Je moet dit op een andere manier benaderen. Het is iets groots, iets mystieks, niet zomaar iets wat aan de eerste de beste gegeven is. Maar misschien is zelfs het bezit van wijsheid niet voldoende om voor jongeren te kunnen zorgen. Je moet er ook een zekere aanleg en geschiktheid voor hebben en, bij Zeus, het juiste lichaam; en in het bijzonder heb je Gods advies nodig om die positie in te nemen, zoals hij Socrates adviseerde de weerleggende positie in te nemen, Diogenes de koninklijke en verwijtende positie, Zeno de onderwijzende en dogmatische positie.95 Maar jij opent een dokterspraktijk96 terwijl je alleen maar de medicijnen hebt, maar wanneer en hoe je die moet toedienen, daar heb je geen idee van en daar heb je je ook niet mee beziggehouden. ‘Kijk hem daar: hij heeft oogzalf.
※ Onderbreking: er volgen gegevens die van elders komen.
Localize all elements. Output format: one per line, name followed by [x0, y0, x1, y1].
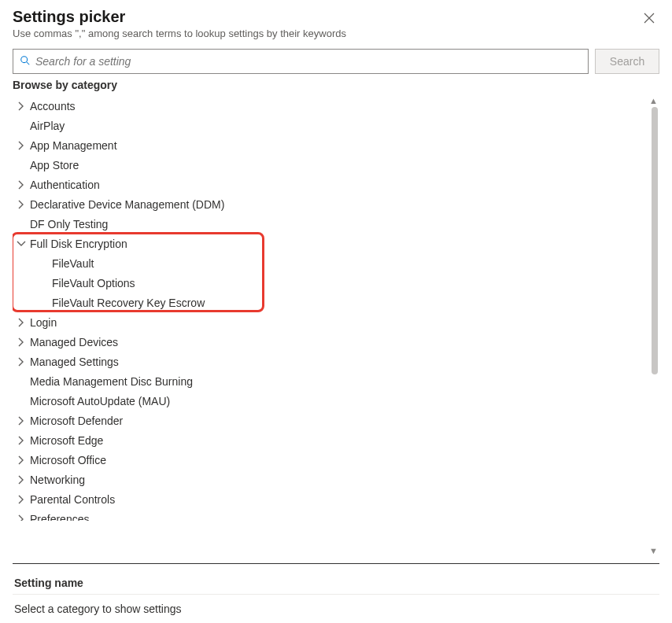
category-item[interactable]: Microsoft Defender: [13, 411, 644, 430]
setting-name-column-header: Setting name: [13, 572, 659, 594]
category-item[interactable]: App Store: [13, 155, 644, 175]
category-label: Networking: [30, 474, 85, 486]
panel-title: Settings picker: [13, 8, 346, 26]
category-label: Parental Controls: [30, 493, 115, 506]
subitem-label: FileVault Options: [52, 277, 135, 289]
chevron-down-icon: [16, 238, 27, 249]
category-item[interactable]: Parental Controls: [13, 489, 644, 509]
chevron-right-icon: [16, 317, 27, 328]
category-label: Microsoft Defender: [30, 415, 123, 427]
settings-empty-message: Select a category to show settings: [13, 595, 659, 623]
search-box[interactable]: [13, 49, 589, 74]
category-item[interactable]: AirPlay: [13, 116, 644, 135]
svg-line-1: [27, 61, 30, 65]
chevron-right-icon: [16, 474, 27, 485]
panel-subtitle: Use commas "," among search terms to loo…: [13, 28, 346, 39]
category-subitem[interactable]: FileVault Recovery Key Escrow: [13, 293, 644, 312]
category-item[interactable]: Microsoft Edge: [13, 430, 644, 450]
category-label: Accounts: [30, 100, 76, 112]
chevron-right-icon: [16, 199, 27, 210]
category-label: Full Disk Encryption: [30, 238, 127, 250]
scroll-down-arrow-icon[interactable]: ▼: [649, 546, 658, 555]
close-button[interactable]: [639, 9, 659, 30]
search-row: Search: [13, 49, 659, 74]
category-subitem[interactable]: FileVault Options: [13, 273, 644, 293]
category-item[interactable]: Declarative Device Management (DDM): [13, 194, 644, 214]
category-item[interactable]: Networking: [13, 470, 644, 489]
category-item[interactable]: DF Only Testing: [13, 214, 644, 234]
chevron-right-icon: [16, 356, 27, 367]
category-item[interactable]: Microsoft AutoUpdate (MAU): [13, 391, 644, 411]
category-label: Login: [30, 316, 57, 329]
category-label: App Management: [30, 139, 117, 152]
category-subitem[interactable]: FileVault: [13, 253, 644, 273]
category-item[interactable]: Authentication: [13, 175, 644, 194]
category-label: Declarative Device Management (DDM): [30, 198, 224, 211]
category-item[interactable]: Media Management Disc Burning: [13, 371, 644, 391]
category-item[interactable]: Preferences: [13, 509, 644, 521]
category-label: Preferences: [30, 513, 89, 522]
chevron-right-icon: [16, 337, 27, 348]
browse-by-category-label: Browse by category: [13, 79, 659, 91]
chevron-right-icon: [16, 415, 27, 426]
scrollbar-thumb[interactable]: [652, 107, 658, 374]
chevron-right-icon: [16, 514, 27, 522]
subitem-label: FileVault Recovery Key Escrow: [52, 297, 205, 309]
category-label: Managed Settings: [30, 356, 119, 368]
category-label: Microsoft Edge: [30, 434, 103, 447]
category-tree[interactable]: AccountsAirPlayApp ManagementApp StoreAu…: [13, 96, 659, 521]
chevron-right-icon: [16, 101, 27, 112]
search-input[interactable]: [31, 55, 582, 68]
category-label: AirPlay: [30, 120, 65, 132]
category-item[interactable]: Managed Settings: [13, 352, 644, 371]
category-item[interactable]: Login: [13, 312, 644, 332]
category-item[interactable]: Microsoft Office: [13, 450, 644, 470]
settings-picker-panel: Settings picker Use commas "," among sea…: [0, 0, 672, 623]
category-item[interactable]: Managed Devices: [13, 332, 644, 352]
close-icon: [644, 13, 655, 26]
category-label: Authentication: [30, 179, 100, 191]
chevron-right-icon: [16, 494, 27, 505]
panel-header: Settings picker Use commas "," among sea…: [13, 8, 659, 49]
subitem-label: FileVault: [52, 257, 94, 270]
chevron-right-icon: [16, 140, 27, 151]
chevron-right-icon: [16, 179, 27, 190]
chevron-right-icon: [16, 435, 27, 446]
category-label: DF Only Testing: [30, 218, 108, 230]
category-label: Managed Devices: [30, 336, 118, 348]
category-tree-wrapper: AccountsAirPlayApp ManagementApp StoreAu…: [13, 96, 659, 557]
scroll-up-arrow-icon[interactable]: ▲: [649, 96, 658, 105]
category-label: App Store: [30, 159, 79, 171]
category-item[interactable]: Full Disk Encryption: [13, 234, 644, 253]
search-icon: [20, 55, 31, 68]
search-button[interactable]: Search: [595, 49, 659, 74]
category-item[interactable]: App Management: [13, 135, 644, 155]
category-label: Media Management Disc Burning: [30, 375, 193, 388]
svg-point-0: [21, 56, 28, 62]
section-divider: [13, 563, 659, 564]
category-item[interactable]: Accounts: [13, 96, 644, 116]
chevron-right-icon: [16, 455, 27, 466]
category-label: Microsoft Office: [30, 454, 106, 466]
category-label: Microsoft AutoUpdate (MAU): [30, 395, 170, 407]
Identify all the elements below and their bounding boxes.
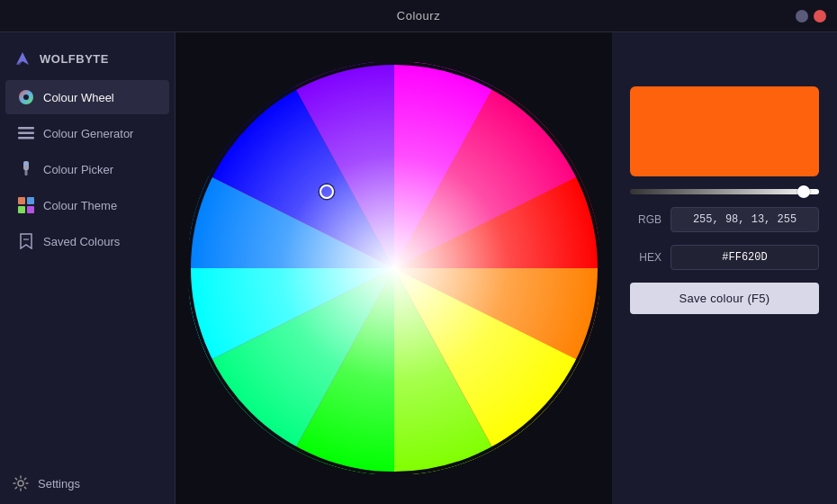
sidebar-item-saved-colours-label: Saved Colours — [43, 235, 120, 248]
sidebar-item-colour-generator-label: Colour Generator — [43, 127, 133, 140]
hex-row: HEX #FF620D — [630, 245, 819, 270]
rgb-row: RGB 255, 98, 13, 255 — [630, 207, 819, 232]
sidebar-item-colour-picker-label: Colour Picker — [43, 163, 113, 176]
sidebar: WOLFBYTE Colour Wheel — [0, 32, 176, 504]
right-panel: RGB 255, 98, 13, 255 HEX #FF620D Save co… — [612, 68, 837, 332]
svg-point-16 — [189, 63, 599, 473]
sidebar-item-colour-wheel[interactable]: Colour Wheel — [5, 80, 169, 114]
brightness-slider[interactable] — [630, 189, 819, 194]
picker-icon — [18, 161, 34, 177]
svg-rect-12 — [18, 206, 25, 213]
svg-rect-5 — [18, 132, 34, 135]
settings-label: Settings — [38, 477, 80, 490]
svg-point-14 — [18, 481, 23, 486]
svg-marker-0 — [16, 52, 29, 65]
app-title: Colourz — [397, 9, 440, 22]
hex-value: #FF620D — [670, 245, 819, 270]
main-layout: WOLFBYTE Colour Wheel — [0, 32, 837, 504]
svg-rect-6 — [18, 137, 34, 140]
sidebar-item-colour-theme[interactable]: Colour Theme — [5, 188, 169, 222]
sidebar-item-colour-wheel-label: Colour Wheel — [43, 91, 114, 104]
content-area — [176, 32, 612, 504]
wheel-icon — [18, 89, 34, 105]
svg-point-9 — [24, 162, 28, 166]
save-colour-button[interactable]: Save colour (F5) — [630, 283, 819, 314]
titlebar: Colourz — [0, 0, 837, 32]
colour-wheel[interactable] — [187, 61, 601, 475]
wheel-cursor — [320, 184, 334, 199]
window-controls — [796, 10, 826, 22]
colour-wheel-container[interactable] — [187, 61, 601, 475]
svg-rect-10 — [18, 197, 25, 204]
sidebar-item-saved-colours[interactable]: Saved Colours — [5, 224, 169, 258]
wolfbyte-logo-icon — [13, 49, 32, 68]
rgb-value: 255, 98, 13, 255 — [670, 207, 819, 232]
minimize-button[interactable] — [796, 10, 808, 22]
rgb-label: RGB — [630, 213, 662, 226]
colour-preview — [630, 86, 819, 176]
svg-rect-4 — [18, 127, 34, 130]
saved-icon — [18, 233, 34, 249]
hex-label: HEX — [630, 251, 662, 264]
close-button[interactable] — [814, 10, 826, 22]
theme-icon — [18, 197, 34, 213]
sidebar-logo: WOLFBYTE — [0, 41, 175, 79]
generator-icon — [18, 125, 34, 141]
brightness-slider-container — [630, 189, 819, 194]
sidebar-item-colour-generator[interactable]: Colour Generator — [5, 116, 169, 150]
sidebar-item-colour-picker[interactable]: Colour Picker — [5, 152, 169, 186]
svg-rect-11 — [27, 197, 34, 204]
svg-rect-8 — [25, 169, 28, 176]
svg-rect-13 — [27, 206, 34, 213]
logo-text: WOLFBYTE — [40, 52, 109, 66]
sidebar-item-colour-theme-label: Colour Theme — [43, 199, 117, 212]
settings-icon — [13, 475, 29, 491]
settings-item[interactable]: Settings — [0, 466, 175, 504]
svg-point-3 — [23, 94, 29, 100]
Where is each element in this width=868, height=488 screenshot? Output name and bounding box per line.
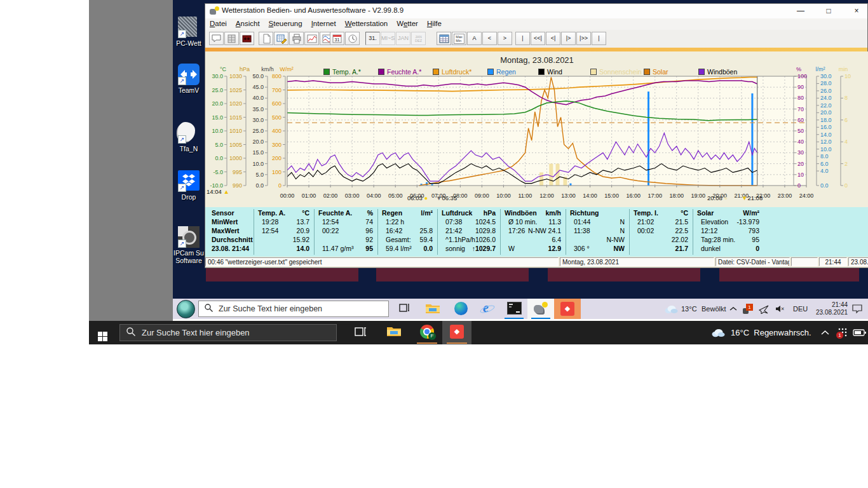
toolbar-button-[interactable]: < — [482, 32, 497, 45]
toolbar-button-[interactable]: |> — [561, 32, 576, 45]
tray-clock[interactable]: 21:4423.08.2021 — [816, 299, 848, 319]
svg-text:20.0: 20.0 — [820, 109, 832, 116]
ipcam-icon[interactable]: ↗ — [178, 226, 200, 248]
video-button[interactable] — [240, 32, 254, 45]
tray-chevron-icon[interactable] — [821, 321, 829, 344]
tray-temperature[interactable]: 13°C — [681, 299, 697, 319]
console-taskbar-button[interactable] — [501, 299, 527, 319]
svg-text:16.0: 16.0 — [820, 124, 832, 130]
line-chart-button[interactable] — [304, 32, 319, 45]
chrome-taskbar-button[interactable]: F — [412, 321, 442, 344]
tray-condition[interactable]: Bewölkt — [702, 299, 726, 319]
table-cell: N — [569, 218, 625, 226]
menu-datei[interactable]: Datei — [205, 18, 231, 27]
svg-text:1020: 1020 — [229, 100, 242, 107]
toolbar-button-a[interactable]: A — [467, 32, 482, 45]
search-input[interactable]: Zur Suche Text hier eingeben — [119, 324, 337, 341]
clock-button[interactable] — [345, 32, 360, 45]
svg-text:500: 500 — [272, 114, 281, 121]
toolbar-button-[interactable]: <<| — [531, 32, 545, 45]
status-field: Montag, 23.08.2021 — [560, 257, 714, 266]
edit-table-button[interactable] — [274, 32, 288, 45]
svg-text:10.0: 10.0 — [820, 146, 832, 152]
toolbar-button-31[interactable]: 31. — [365, 32, 380, 45]
menu-hilfe[interactable]: Hilfe — [423, 18, 446, 27]
title-bar[interactable]: Wetterstation Bedien- und Auswertesoftwa… — [205, 4, 867, 19]
dropbox-icon[interactable]: ↗ — [178, 170, 200, 192]
page-button[interactable] — [259, 32, 273, 45]
toolbar: 3131.MI~SUJANJAN DEZMaxMinA<>|<<|<||>|>>… — [205, 30, 867, 48]
svg-text:25.0: 25.0 — [212, 87, 223, 93]
tray-weather[interactable]: 16°C Regenwahrsch. — [731, 321, 811, 344]
weather-cloud-icon[interactable] — [710, 321, 726, 344]
folder-taskbar-button[interactable] — [379, 321, 409, 344]
grid-badge-icon[interactable]: 1 — [836, 321, 848, 344]
menu-steuerung[interactable]: Steuerung — [264, 18, 307, 27]
svg-text:90: 90 — [797, 84, 804, 90]
start-button[interactable] — [98, 327, 107, 341]
svg-text:0: 0 — [278, 182, 281, 189]
teamviewer-icon[interactable]: ↗ — [178, 64, 200, 85]
svg-text:11:00: 11:00 — [519, 193, 532, 199]
menu-ansicht[interactable]: Ansicht — [231, 18, 264, 27]
tfa-icon[interactable]: ↗ — [178, 122, 200, 144]
folder-icon — [386, 325, 402, 340]
anydesk-taskbar-button[interactable]: ◆ — [442, 321, 471, 344]
ie-taskbar-button[interactable]: e — [474, 299, 501, 319]
toolbar-button-[interactable]: |>> — [576, 32, 591, 45]
svg-text:700: 700 — [272, 87, 281, 93]
svg-text:8.0: 8.0 — [820, 153, 829, 159]
action-center-icon[interactable] — [851, 299, 863, 319]
start-button[interactable] — [177, 300, 195, 321]
battery-icon[interactable] — [853, 321, 867, 344]
legend-windben: Windböen — [698, 68, 737, 76]
menu-wetter[interactable]: Wetter — [392, 18, 423, 27]
weather-cloud-icon[interactable] — [663, 299, 679, 319]
menu-internet[interactable]: Internet — [307, 18, 341, 27]
table-button[interactable] — [437, 32, 451, 45]
folder-taskbar-button[interactable] — [419, 299, 446, 319]
table-cell: N — [569, 227, 625, 234]
svg-text:°C: °C — [220, 66, 227, 72]
airplane-icon[interactable] — [759, 299, 770, 319]
anydesk-icon: ◆ — [450, 325, 464, 339]
language-indicator[interactable]: DEU — [793, 299, 808, 319]
folder-icon — [425, 302, 440, 317]
active-indicator — [447, 342, 467, 344]
printer-button[interactable] — [289, 32, 304, 45]
minimize-button[interactable]: — — [790, 5, 811, 17]
svg-text:13:00: 13:00 — [561, 193, 576, 199]
weather-app-taskbar-button[interactable] — [527, 299, 554, 319]
menu-wetterstation[interactable]: Wetterstation — [341, 18, 393, 27]
maxmin-button[interactable]: MaxMin — [452, 32, 466, 45]
chrome-icon: F — [420, 325, 434, 341]
close-button[interactable]: × — [846, 5, 867, 17]
tray-chevron-icon[interactable] — [729, 299, 737, 319]
table-header-unit: l/m² — [381, 209, 433, 217]
edge-taskbar-button[interactable] — [447, 299, 474, 319]
table-cell: 11.3 — [503, 218, 561, 226]
legend-swatch — [698, 69, 705, 75]
toolbar-button-[interactable]: | — [515, 32, 530, 45]
speech-bubble-button[interactable] — [209, 32, 224, 45]
maximize-button[interactable]: □ — [818, 5, 839, 17]
task-view-light-taskbar-button[interactable] — [346, 321, 376, 344]
legend-swatch — [590, 69, 597, 75]
svg-text:10: 10 — [844, 73, 851, 79]
svg-text:km/h: km/h — [261, 66, 274, 72]
toolbar-button-[interactable]: > — [498, 32, 512, 45]
desktop-icon-label: Drop — [173, 193, 205, 201]
search-icon — [126, 327, 136, 339]
pcwett-icon[interactable]: ↗ — [178, 17, 200, 38]
calendar-day-button[interactable]: 31 — [330, 32, 344, 45]
ledger-button[interactable] — [224, 32, 239, 45]
svg-text:10.0: 10.0 — [252, 161, 264, 167]
anydesk-taskbar-button[interactable]: ◆ — [554, 299, 581, 319]
search-input[interactable]: Zur Suche Text hier eingeben — [198, 301, 389, 317]
mute-icon[interactable]: × — [775, 299, 786, 319]
toolbar-button-[interactable]: | — [592, 32, 606, 45]
notification-badge-icon[interactable]: 1 — [742, 299, 753, 319]
task-view-taskbar-button[interactable] — [391, 299, 418, 319]
toolbar-button-[interactable]: <| — [546, 32, 560, 45]
svg-text:24:00: 24:00 — [799, 193, 814, 199]
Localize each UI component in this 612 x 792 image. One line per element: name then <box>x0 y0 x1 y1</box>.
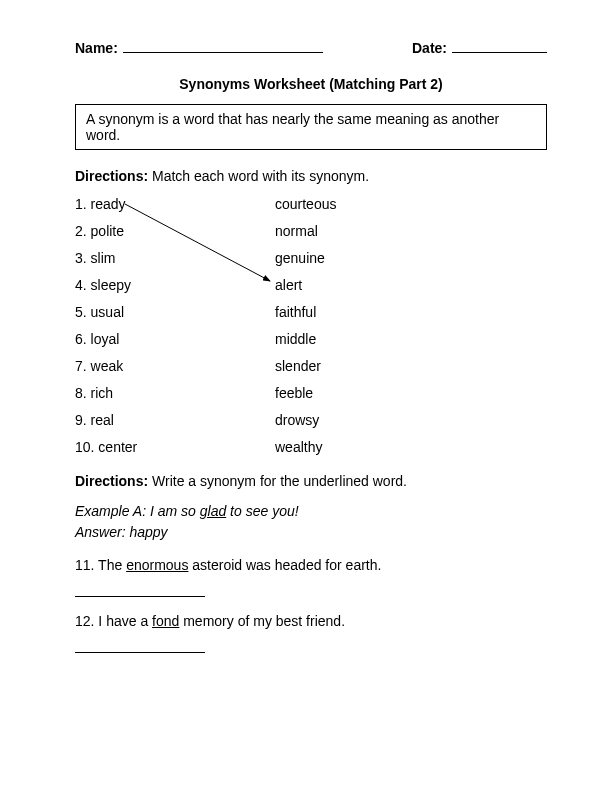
directions-text-2: Write a synonym for the underlined word. <box>148 473 407 489</box>
directions-text: Match each word with its synonym. <box>148 168 369 184</box>
name-section: Name: <box>75 40 323 56</box>
q12-suffix: memory of my best friend. <box>179 613 345 629</box>
example-answer: Answer: happy <box>75 522 547 543</box>
matching-row: 5. usualfaithful <box>75 304 547 320</box>
worksheet-title: Synonyms Worksheet (Matching Part 2) <box>75 76 547 92</box>
matching-row: 9. realdrowsy <box>75 412 547 428</box>
matching-row: 6. loyalmiddle <box>75 331 547 347</box>
definition-text: A synonym is a word that has nearly the … <box>86 111 499 143</box>
date-label: Date: <box>412 40 447 56</box>
header-row: Name: Date: <box>75 40 547 56</box>
example-underlined: glad <box>200 503 226 519</box>
q11-underlined: enormous <box>126 557 188 573</box>
part2-directions: Directions: Write a synonym for the unde… <box>75 473 547 489</box>
example-suffix: to see you! <box>226 503 298 519</box>
part1-directions: Directions: Match each word with its syn… <box>75 168 547 184</box>
name-blank[interactable] <box>123 52 323 53</box>
matching-right: feeble <box>275 385 547 401</box>
directions-label-2: Directions: <box>75 473 148 489</box>
matching-container: 1. readycourteous2. politenormal3. slimg… <box>75 196 547 455</box>
matching-left: 7. weak <box>75 358 275 374</box>
matching-right: normal <box>275 223 547 239</box>
matching-row: 2. politenormal <box>75 223 547 239</box>
matching-right: drowsy <box>275 412 547 428</box>
matching-row: 8. richfeeble <box>75 385 547 401</box>
date-section: Date: <box>412 40 547 56</box>
q11-suffix: asteroid was headed for earth. <box>188 557 381 573</box>
definition-box: A synonym is a word that has nearly the … <box>75 104 547 150</box>
example-prefix: Example A: I am so <box>75 503 200 519</box>
matching-right: courteous <box>275 196 547 212</box>
matching-right: alert <box>275 277 547 293</box>
matching-row: 1. readycourteous <box>75 196 547 212</box>
matching-row: 4. sleepyalert <box>75 277 547 293</box>
q12-answer-blank[interactable] <box>75 639 205 653</box>
matching-row: 7. weakslender <box>75 358 547 374</box>
matching-right: slender <box>275 358 547 374</box>
matching-left: 10. center <box>75 439 275 455</box>
matching-right: faithful <box>275 304 547 320</box>
matching-left: 2. polite <box>75 223 275 239</box>
directions-label: Directions: <box>75 168 148 184</box>
date-blank[interactable] <box>452 52 547 53</box>
matching-row: 3. slimgenuine <box>75 250 547 266</box>
example-block: Example A: I am so glad to see you! Answ… <box>75 501 547 543</box>
matching-left: 6. loyal <box>75 331 275 347</box>
q11-prefix: 11. The <box>75 557 126 573</box>
matching-left: 9. real <box>75 412 275 428</box>
matching-left: 3. slim <box>75 250 275 266</box>
part2-section: Directions: Write a synonym for the unde… <box>75 473 547 653</box>
matching-right: wealthy <box>275 439 547 455</box>
q11-answer-blank[interactable] <box>75 583 205 597</box>
q12-underlined: fond <box>152 613 179 629</box>
matching-row: 10. centerwealthy <box>75 439 547 455</box>
question-11: 11. The enormous asteroid was headed for… <box>75 557 547 573</box>
matching-right: genuine <box>275 250 547 266</box>
matching-left: 8. rich <box>75 385 275 401</box>
q12-prefix: 12. I have a <box>75 613 152 629</box>
name-label: Name: <box>75 40 118 56</box>
matching-left: 1. ready <box>75 196 275 212</box>
question-12: 12. I have a fond memory of my best frie… <box>75 613 547 629</box>
matching-right: middle <box>275 331 547 347</box>
matching-left: 5. usual <box>75 304 275 320</box>
example-line: Example A: I am so glad to see you! <box>75 501 547 522</box>
matching-left: 4. sleepy <box>75 277 275 293</box>
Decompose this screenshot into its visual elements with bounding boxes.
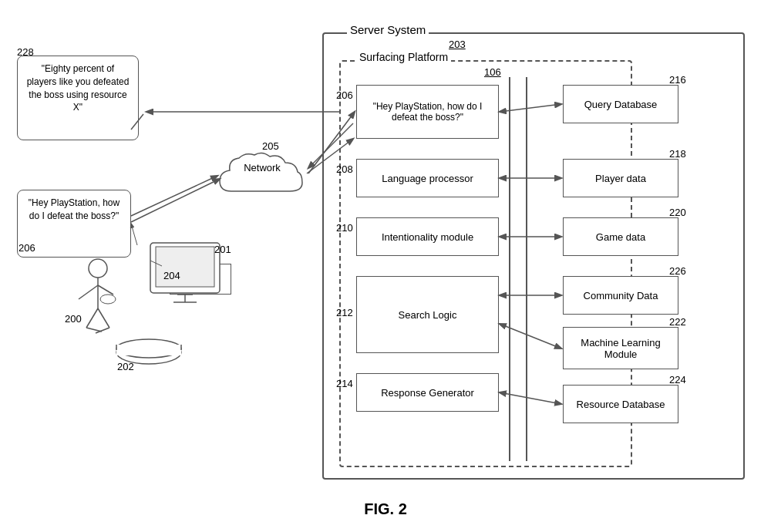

Die heb ik ook.’ Maar toch zeker niet het vermogen daar goed gebruik van te maken? Je weet toch niet wie daar baat bij heeft en wanneer en hoe? Waarom dobbel je dan terwijl het gaat om het belangrijkste wat er is, waarom doe je daar zo gemakkelijk over, waarom stort je je op iets wat je helemaal niet toekomt? Laat dat over aan de mensen die het kunnen en die er goed in zijn. Zorg ervoor dat je de filosofie door je optreden geen slechte naam bezorgt en sluit je niet bij de mensen aan die haar te schande maken. Als je enthousiast bent over de leerstellingen, ga dan rustig zitten en denk er bij jezelf over na; maar noem jezelf nooit een filosoof en sta niet toe dat een ander dat doet; als dat toch gebeurt, moet je zeggen: ‘Hij vergist zich: ik streef nog naar hetzelfde als vroeger; ik richt mijn impulsen niet op andere dingen dan vroeger; ik betuig mijn instemming ook niet met andere zaken dan vroeger en ik ben in het algemeen in het gebruik van indrukken niets veranderd ten opzichte van mijn vroegere houding.’ Dát moet je bij jezelf denken en tegen jezelf zeggen, als je tenminste de juiste gedachten wilt hebben; en anders moet je maar lekker gaan zitten dobbelen en doen wat je doet. Dat hoort dan blijkbaar bij je.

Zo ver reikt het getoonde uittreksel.